# Task descriptor reference
WARNING
App Engine and its Task system are still in BETA. Therefore, all information presented in this documentation is subject to potentially breaking changes.
The Task descriptor is a YAML file that documents in a declarative way what the Task is and does. It serves as a contract between the developer and the App Engine, detailing:
- How the App Engine should run the Task
- What the Task expects as inputs
- What the App Engine should expect as outputs
Additionally, it provides general information about the Task, such as its name, author, and identification details.

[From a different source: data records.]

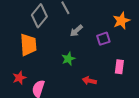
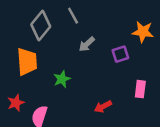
orange star: (121, 21) -> (143, 32), turned 30
green star: (68, 59) -> (62, 79), moved
red arrow: (89, 81) -> (103, 106), turned -40

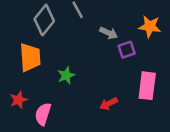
gray arrow: (87, 44) -> (109, 33), moved, turned -112
pink rectangle: (140, 89) -> (147, 86), size x1.5

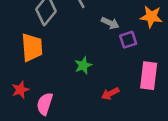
green star: (66, 75) -> (83, 65), moved

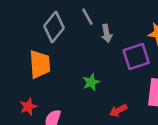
gray arrow: (110, 23) -> (107, 33), moved, turned 54
purple square: (128, 40) -> (136, 57), size x1.5

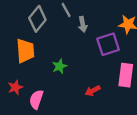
green star: (91, 82) -> (59, 66), moved

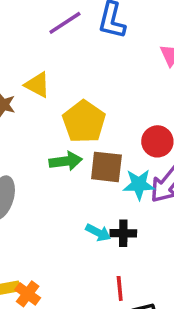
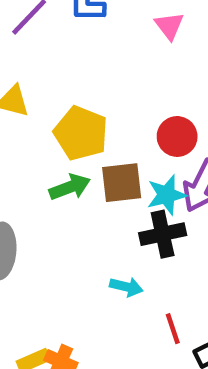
cyan arrow: (98, 233) -> (126, 287), moved
black cross: (123, 233) -> (163, 234), moved, size x1.4

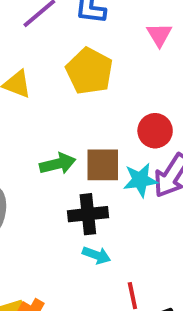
yellow pentagon: (81, 133) -> (89, 71), moved
black cross: (163, 234) -> (88, 214), moved

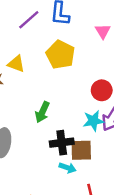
green arrow: (58, 164) -> (42, 112), turned 130
brown square: (103, 165) -> (81, 150), moved

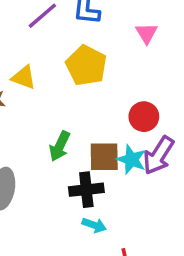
cyan star: (93, 121) -> (131, 159), turned 30
brown square: (81, 150) -> (104, 157), moved

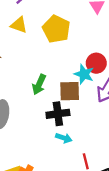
yellow triangle: (24, 77) -> (19, 25), moved
cyan star: (131, 159) -> (84, 74), moved

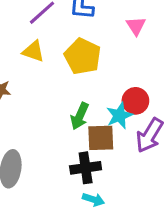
cyan star: (84, 74) -> (119, 115), turned 30
green arrow: (39, 84) -> (80, 116), moved

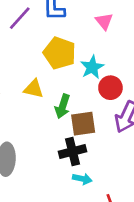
yellow triangle: (33, 51) -> (34, 89), moved
cyan star: (119, 115) -> (92, 67), moved

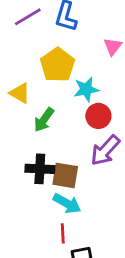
brown square: (83, 124) -> (65, 175), moved
cyan arrow: (82, 179) -> (67, 203), moved, size x1.4

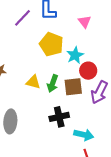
yellow triangle: (20, 93) -> (33, 82), moved
brown square: (65, 175) -> (73, 87), moved

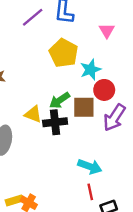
yellow triangle: (33, 82) -> (33, 114), moved
green arrow: (53, 83) -> (60, 100), turned 30
black cross: (59, 117) -> (55, 122), moved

The structure of the Task is dictated by a JSON schema available at https://cytomine.com/schemas/appengine/task.latest.json.
# Table of content
- General information
- Technical configuration
- Inputs and Outputs
inputs
inputs.{PARAM}.description
inputs.{PARAM}.display_name
inputs.{PARAM}.default
inputs.{PARAM}.optional
inputs.{PARAM}.type
inputs.{PARAM}.dependencies.matching
outputs
outputs.{PARAM}.description
outputs.{PARAM}.display_name
outputs.{PARAM}.type
outputs.{PARAM}.dependencies.derived_from
outputs.{PARAM}.dependencies.matching
- Types
- Parameter reference
- Parameter dependencies
- Memory unit
# General information
# $schema
Description: Base JSON schema reference. Should be one of the Cytomine Task reference schema.
Type | string |
Required | true |
Format | uri |
# name
Description: The name of the Task.
Type | string |
Required | true |
Format | Must match regex ^[a-zA-Z0-9_\s\-]+$ |
Min length | 3 |
Max length | 30 |
# namespace
Description: The namespace of the Task, must follow the reverse domain name notation. Associated with the Task version, it must uniquely identify the Task.
Type | string |
Required | true |
Format | Must match regex ^[a-zA-Z0-9_]*(\.[a-zA-Z0-9_-]+)+$ |
# version
Description: The version of the Task. Associated with the Task namespace, it must uniquely identify the Task.
Type | string |
Required | true |
Format | Semantic versionning (opens new window) |
# description
Description: A text description of the Task.
Type | string |
Required | false |
Default | "" |
Max length | 2048 |
# authors
Description: Lists the authors of the Task.
Type | array |
Required | true |
Min items | 1 |
Example:
authors:
- first_name: John
last_name: Doe
email: jd@email.com
- first_name: Jane
last_name: Doe
email: jad@email.com
organization: JaD Corp.
is_contact: true
2
3
4
5
6
7
8
9
The underlying author objects must have at least one property other than is_contact
defined.
# authors.[].first_name
Description: This author's first name.
Type | string |
Required | false |
# authors.[].last_name
Description: This author's last name.
Type | string |
Required | false |
# authors.[].organization
Description: This author's organization name.
Type | string |
Required | false |
# authors.[].email
Description: This author's email address.
Type | string |
Required | false |
# authors.[].is_contact
Description: Whether this author is a contact person for the Task.
Type | boolean |
Required | false |
# external
Description: Lists external references (source code, scientific articles,...).
Type | object |
Required | false |
Example:
external:
source_code: https://github.com/cytomine/my-awesome-task
dois:
- https://doi.org/10.1093/bioinformatics/btw013
2
3
4
# external.source_code
Description: URI pointing to the source code of the Task.
Type | string |
Required | false |
Format | uri |
# external.doi
Description: List of DOIs relevant to the Task.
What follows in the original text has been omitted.